Opinion on the importance of gross topographical human anatomy in medical education ranges from those who believe it is the basis of all medical knowledge14 to those who feel that such anatomical knowledge is superfluous. There is abundant evidence that medical students appreciate that a good basic knowledge of human anatomy is essential to safe and sound medical practice, even if this is not fully appreciated by some of the writers of their respective curricula.15
The universal approval of this anatomy dissection course by the participants, together with their recommendation that it should be available to all students, indicates a perception that anatomical instruction is currently deficient and that dissection should be reintroduced to some degree into the regular medical curriculum. This consideration is supported by a number of commentators.15-18 It must be acknowledged that these students were highly motivated and their enthusiasm may not be shared by all of their peers. The strong approval of the course would indicate that it is a time-effective way to impart clinical anatomical knowledge in the shortened 4-year modern medical curriculum — a conclusion supported by others.19,20
The concept of the three-dimensional relational mind map of the regions of the human body is not new (Norman Eizenberg, Professor, Department of Anatomy and Developmental Biology, Monash University. Melbourne, personal communication). However, many students remarked that this concept, best imparted by anatomical dissection, produced a clarity of understanding of regional relational anatomy not appreciated before.19,21
The poor performance of this cohort of students in the pre-course assessment was a matter of concern, especially as all members of the group were just 12 months away from provisional registration as medical practitioners. Only nine of the 26 students managed to correctly answer at least half of the 20 questions asked (ie, reached a 50% pass mark).

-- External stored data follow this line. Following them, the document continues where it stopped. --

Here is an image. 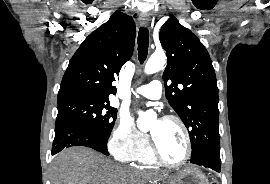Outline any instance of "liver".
<instances>
[{"instance_id": "6515ba94", "label": "liver", "mask_w": 270, "mask_h": 184, "mask_svg": "<svg viewBox=\"0 0 270 184\" xmlns=\"http://www.w3.org/2000/svg\"><path fill=\"white\" fill-rule=\"evenodd\" d=\"M52 184H144L153 176L131 171L86 147H70L55 156Z\"/></svg>"}]
</instances>
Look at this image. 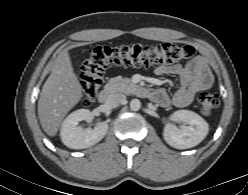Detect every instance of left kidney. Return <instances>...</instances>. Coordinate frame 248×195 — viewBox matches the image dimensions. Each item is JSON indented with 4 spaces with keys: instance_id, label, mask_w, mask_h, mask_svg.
I'll return each instance as SVG.
<instances>
[{
    "instance_id": "left-kidney-1",
    "label": "left kidney",
    "mask_w": 248,
    "mask_h": 195,
    "mask_svg": "<svg viewBox=\"0 0 248 195\" xmlns=\"http://www.w3.org/2000/svg\"><path fill=\"white\" fill-rule=\"evenodd\" d=\"M173 120L183 123L181 128L168 123L164 127L163 138L167 144L177 149H188L198 145L208 134V123L198 114L189 110H178Z\"/></svg>"
}]
</instances>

Almost 25% of the total answers were considered to be answers of concern, indicating a perfunctory knowledge of gross human anatomy. This occurred despite the fact that this was a group of students expressing an interest in anatomy, with a majority considering a surgical career. It must be noted that this cohort of students had not been fully exposed to the “strengthened” anatomy course recommended by the 2007 review of the University of Sydney Medical Program.11
There are a number of reports in the medical literature of patient misadventure due to inadequate anatomical knowledge, many involving damage to adjacent structures.22-25 The medicolegal aspect of such errors makes the question of how much anatomical knowledge is necessary for safe medical practice of great importance. With the recorded wide variation in the amount and standard of anatomical instruction currently practised in Australian and New Zealand medical schools,2,10 there is an apparent need for the introduction of a standard basic national curriculum in gross human anatomy.26 Such a curriculum has been formulated for North America.14 The new curriculum should include dissection anatomy as a significant component and have a barrier assessment (ie, an assessment that halts progress in the course until satisfactorily completed). This would ensure that medical graduates have a reasonable knowledge of gross human anatomy and are equipped to properly understand the amazingly complex biological structure with which most of them will be intimately concerned throughout the rest of their professional careers.
[A]natomy should remain a principal component of medical education, with dissection as its core teaching method. Further collaboration between surgeons and anatomists should strengthen a naturally close and mutually beneficial relationship.17
1 Dissection course: test histograms for pre-course, mid-course, end-course and post-course assessments
2 Box plots of dissection course test scores for pre-course, mid-course, end-course and post-course assessments
The solid line in the box represents the median value, the length of the box denotes the interquartile range and the whiskers show the minimum and maximum values excluding outliers. The dots represent outliers.